I saw a laugh at my comment, did I say something funny?


----------



## Deleted member 205776 (May 4, 2021)

freeagent said:


> I saw a laugh at my comment, did I say something funny?


No, it's best to leave him to his delusions of 1.37v being safe.


----------



## nguyen (May 4, 2021)

LOL people who think the same "safe Vcore" is applicable to all Ryzen 3000 CPU don't really knows what they are talking about.
It's perfectly normal for the 3600 with slow binned CCD to run at higher voltages than higher binned CCD like 3700X, simply because the 3600 run at much lower frequency (higher core frequency = higher power usage per core)
Here is 1 hour video of Buildzoid explaining safe voltages with different Ryzen 3000 chips.









TL;DW lower core count and lower binned CCD can take higher sustained voltages, also it's better to run Normal Load Line Calibration to avoid damaging the chip.



Vanny said:


> No, it's best to leave him to his delusions of 1.37v being safe.



Yeah if you like anecdotal evidence so much how about running stock voltages can degrade the chip too  




__





						Proof of stock settings degrading 3rd Gen Ryzen performance
					

About a year ago (beginning of August 2019), not long after Third Gen Ryzen was released I bought the hardware my friend in Sweden needed to build his new computer.  I had a spare Gen 2 512 GB NVME M.2, a 512 GB SSD, an 8 TB HD drive and a Noctua NH-U9S Cooler which I could give him, and so it...




					community.amd.com
				




Without actual statistical data you are just talking out of your ass



freeagent said:


> I saw a laugh at my comment, did I say something funny?



It's funny cause you don't even have the same 3600 CPU and think 1 voltage level apply to all Ryzen CPU


----------



## Deleted member 205776 (May 4, 2021)

Whatever you say, I made my point in this thread a million times already. We don't like dead CPUs here. I don't like advocating for people to put bullshit voltages on their CPUs either, especially not now.


----------



## freeagent (May 4, 2021)

nguyen said:


> It's funny cause you don't even have the same 3600 CPU and think 1 voltage level apply to all Ryzen CPU


I have a 3600XT. I wouldn't run more than 1.268v all core all load. It can take a little more, but no need to kick the shit out of it. You take that 1.37 and fire up Linpack Xtreme and let me know your thoughts.

Its funny how you assume things. I am assuming things about you right now..


----------



## nguyen (May 4, 2021)

Vanny said:


> Whatever you say, we don't like dead CPUs here.
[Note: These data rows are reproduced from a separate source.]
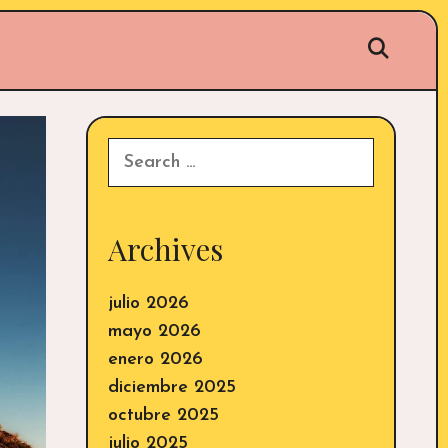
Sear
Search
for:
Archives
julio 2026
mayo 2026
enero 2026
diciembre 2025
octubre 2025
julio 2025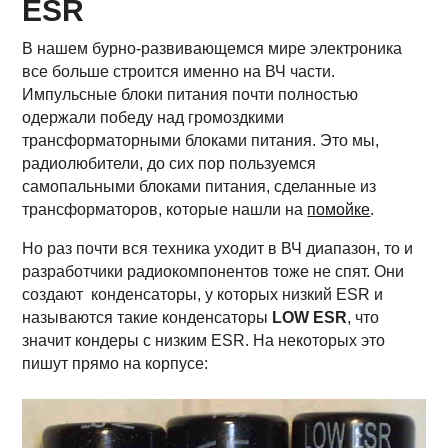
ESR
В нашем бурно-развивающемся мире электроника
все больше строится именно на ВЧ части.
Импульсные блоки питания почти полностью
одержали победу над громоздкими
трансформаторными блоками питания. Это мы,
радиолюбители, до сих пор пользуемся
самопальными блоками питания, сделанные из
трансформаторов, которые нашли на
помойке
.
Но раз почти вся техника уходит в ВЧ диапазон, то и
разработчики радиокомпонентов тоже не спят. Они
создают конденсаторы, у которых низкий ESR и
называются такие конденсаторы
LOW ESR
, что
значит кондеры с низким ESR. На некоторых это
пишут прямо на корпусе: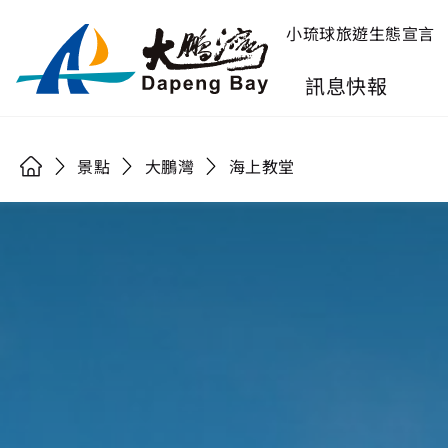
小琉球旅遊生態宣言
訊息快報
景點
大鵬灣
海上教堂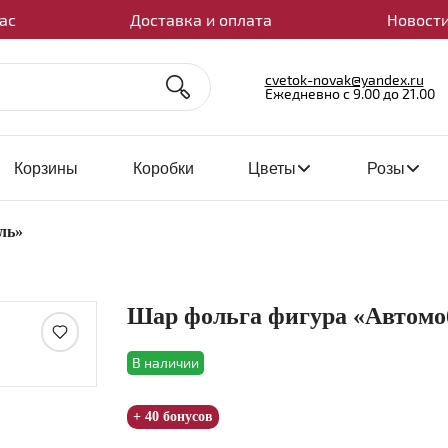
ас
Доставка и оплата
Новости
cvetok-novak@yandex.ru
Ежедневно с 9.00 до 21.00
Корзины
Коробки
Цветы
Розы
ль»
Шар фольга фигура «Автомо
В наличии
Увеличить
+ 40 бонусов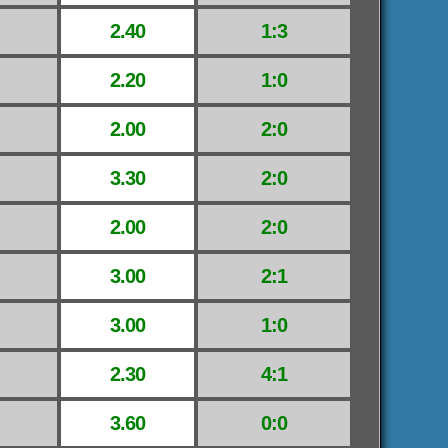
2.40
1:3
2.20
1:0
2.00
2:0
3.30
2:0
2.00
2:0
3.00
2:1
3.00
1:0
2.30
4:1
3.60
0:0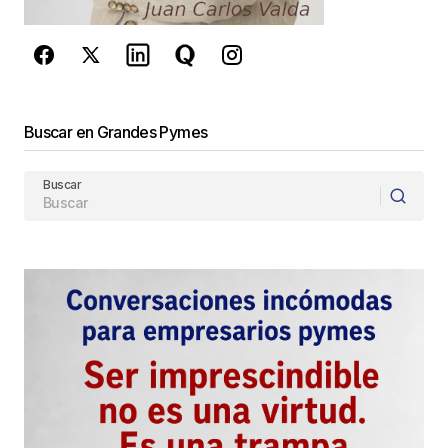
Enviar Comentario
Buscar en Grandes Pymes
Buscar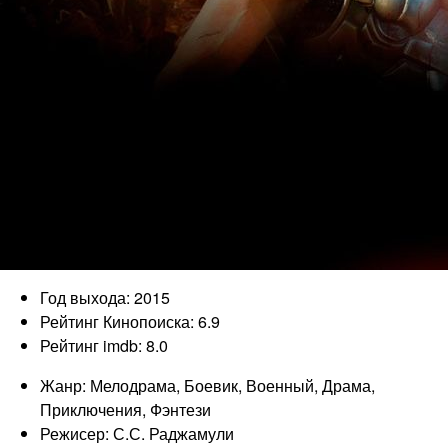
Год выхода: 2015
Рейтинг Кинопоиска: 6.9
Рейтинг imdb: 8.0
Жанр: Мелодрама, Боевик, Военный, Драма,
Приключения, Фэнтези
Режисер: С.С. Раджамули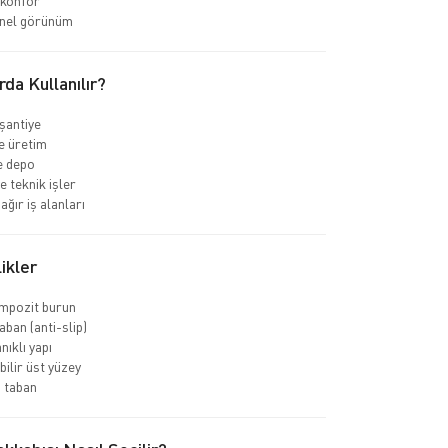
 konfor
nel görünüm
rda Kullanılır?
 şantiye
e üretim
ve depo
e teknik işler
ağır iş alanları
ikler
ompozit burun
ban (anti-slip)
nıklı yapı
bilir üst yüzey
 taban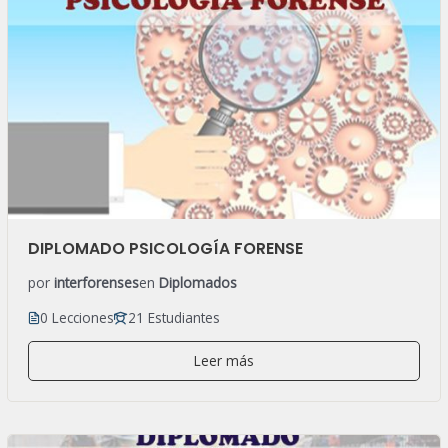
DIPLOMADO PSICOLOGÍA FORENSE
por
interforenses
en
Diplomados
0 Lecciones
21 Estudiantes
Leer más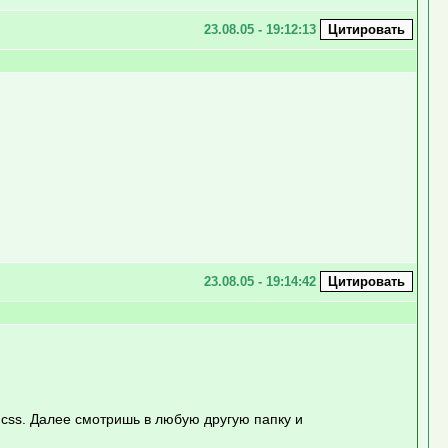
23.08.05 - 19:12:13
23.08.05 - 19:14:42
css. Далее смотришь в любую другую папку и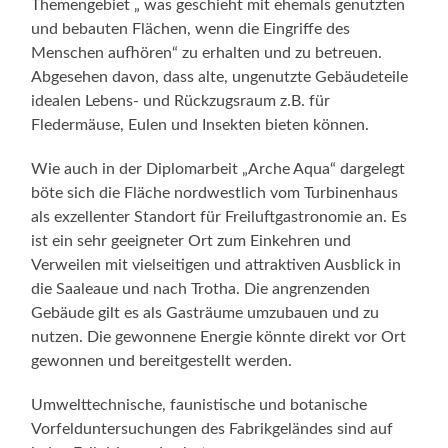
Themengebiet „ was geschieht mit ehemals genutzten
und bebauten Flächen, wenn die Eingriffe des
Menschen aufhören“ zu erhalten und zu betreuen.
Abgesehen davon, dass alte, ungenutzte Gebäudeteile
idealen Lebens- und Rückzugsraum z.B. für
Fledermäuse, Eulen und Insekten bieten können.
Wie auch in der Diplomarbeit „Arche Aqua“ dargelegt
böte sich die Fläche nordwestlich vom Turbinenhaus
als exzellenter Standort für Freiluftgastronomie an. Es
ist ein sehr geeigneter Ort zum Einkehren und
Verweilen mit vielseitigen und attraktiven Ausblick in
die Saaleaue und nach Trotha. Die angrenzenden
Gebäude gilt es als Gasträume umzubauen und zu
nutzen. Die gewonnene Energie könnte direkt vor Ort
gewonnen und bereitgestellt werden.
Umwelttechnische, faunistische und botanische
Vorfelduntersuchungen des Fabrikgeländes sind auf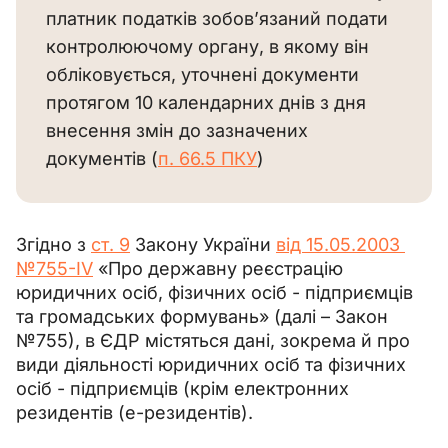
платник податків зобов’язаний подати 
контролюючому органу, в якому він 
обліковується, уточнені документи 
протягом 10 календарних днів з дня 
внесення змін до зазначених 
документів (
п. 66.5 ПКУ
)
Згідно з 
ст. 9
 Закону України 
від 15.05.2003 
№755-IV
 «Про державну реєстрацію 
юридичних осіб, фізичних осіб - підприємців 
та громадських формувань» (далі – Закон 
№755), в ЄДР містяться дані, зокрема й про 
види діяльності юридичних осіб та фізичних 
осіб - підприємців (крім електронних 
резидентів (е-резидентів).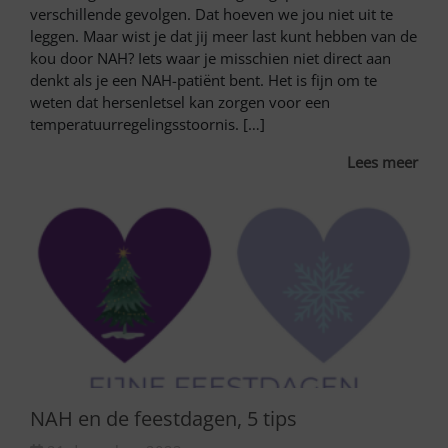
verschillende gevolgen. Dat hoeven we jou niet uit te
leggen. Maar wist je dat jij meer last kunt hebben van de
kou door NAH? Iets waar je misschien niet direct aan
denkt als je een NAH-patiënt bent. Het is fijn om te
weten dat hersenletsel kan zorgen voor een
temperatuurregelingsstoornis. […]
Lees meer
NAH en de feestdagen, 5 tips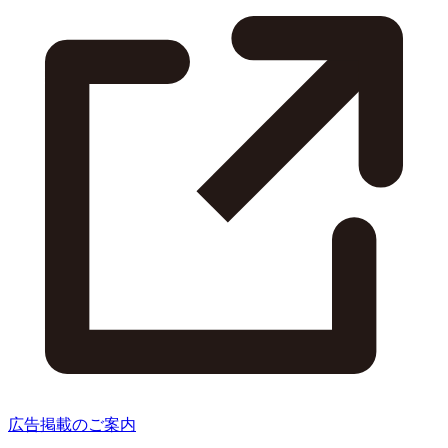
広告掲載のご案内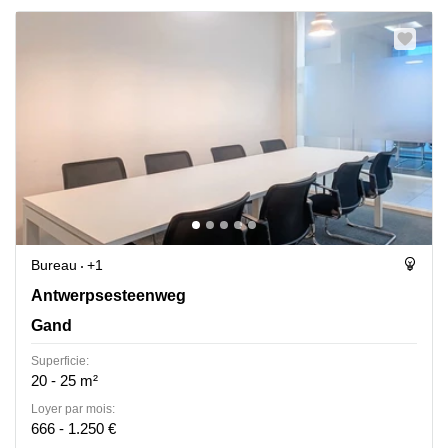
Bureau
+1
Antwerpsesteenweg 19, Gand
Antwerpsesteenweg
Gand
Superficie:
20 - 25 m²
Loyer par mois:
666 - 1.250 €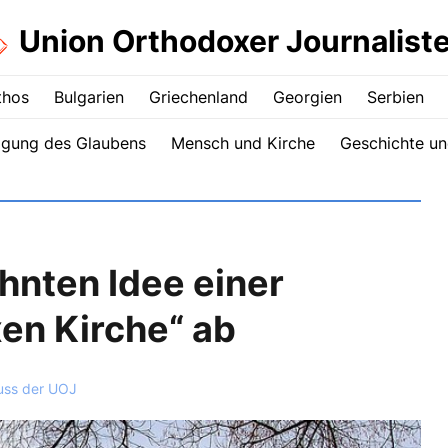
Union Orthodoxer Journalist
thos
Bulgarien
Griechenland
Georgien
Serbien
igung des Glaubens
Mensch und Kirche
Geschichte un
hnten Idee einer
en Kirche“ ab
uss der UOJ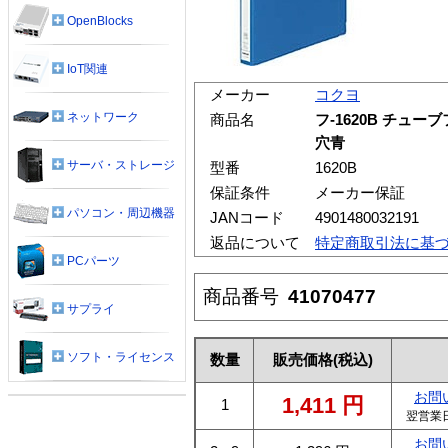
OpenBlocks
IoT関連
メーカー
コクヨ
ネットワーク
商品名
フ-1620B チューブ
穴青
サーバ・ストレージ
型番
1620B
保証条件
メーカー保証
パソコン・周辺機器
JANコード
4901480032191
返品について
特定商取引法に基
PCパーツ
商品番号
41070477
サプライ
ソフト・ライセンス
数量
販売価格
(税込)
お問
1,411
円
1
翌営業
お問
I don't like advocating for people to put bullshit voltages on their CPUs either, especially not now.



Sound like you don't have any actually experience nor knowledge working with 3600 to talk about bullshit voltages


----------



## Deleted member 205776 (May 4, 2021)

freeagent said:


> I wouldn't run more than 1.268v all core all load


Look, someone with common sense, as opposed to the one above me.



nguyen said:


> Sound like you don't have any actually experience nor knowledge working with 3600 to talk about bullshit voltages


----------



## RealKGB (May 4, 2021)

I've observed this behavior of CPU voltages flipping all over the case as well. I'm on stock settings with PBO enabled, and when GPU Folding the CPU voltages flip from 1.1 to 1.3 to 1.41, seemingly at random.

I used to run it at 4325 MHz, 1.45V, but I was not responsible for that voltage (AI Suite 3 set it) and I set it back to stock.

I'm not planning to overclock it, as it's plenty fast for me, but a word to the wise - don't use AI Suite 3 or 1usmus' Clocktuner for Ryzen.

Gave me 1.49V. That got removed quick.


nguyen said:


> Sound like you don't have any actually experience nor knowledge working with 3600 to talk about bullshit voltages


I do, though, as I run one.
You NEVER EVER EVER run above 1.45V for all-core. I did it for 2 months, and I wasn't able to hit 4.3 again. Max I could get was 4.2 (at 1.45V, don't worry, I didn't keep it there).

Now please stop spreading misinformation.


----------



## Deleted member 205776 (May 4, 2021)

RealKGB said:


> Gave me 1.49V. That got removed quick.


1usmus fantastic software gave me 1.55v and an AVX test right after. Surprised my CPU hasn't exploded.


----------



## Deleted member 178884 (May 4, 2021)

nguyen said:


> Without actual statistical data you are just talking out of your ass


And yet, all data proves otherwise, stop beating a dead horse with uncompleted tests and complete cope.


----------



## RealKGB (May 4, 2021)

Vanny said:


> 1usmus fantastic software gave me 1.55v and an AVX test right after. Surprised my CPU hasn't exploded.


I saw it set to 1.49V and I immediately went OH NO CRAP and just reset my PC.
Booted into Safe Mode and yeeted ClockTuner out of there.

Never using it again.


----------



## nguyen (May 4, 2021)

_L_ said:


> And yet, all data proves otherwise, stop beating a dead horse with uncompleted tests and complete cope.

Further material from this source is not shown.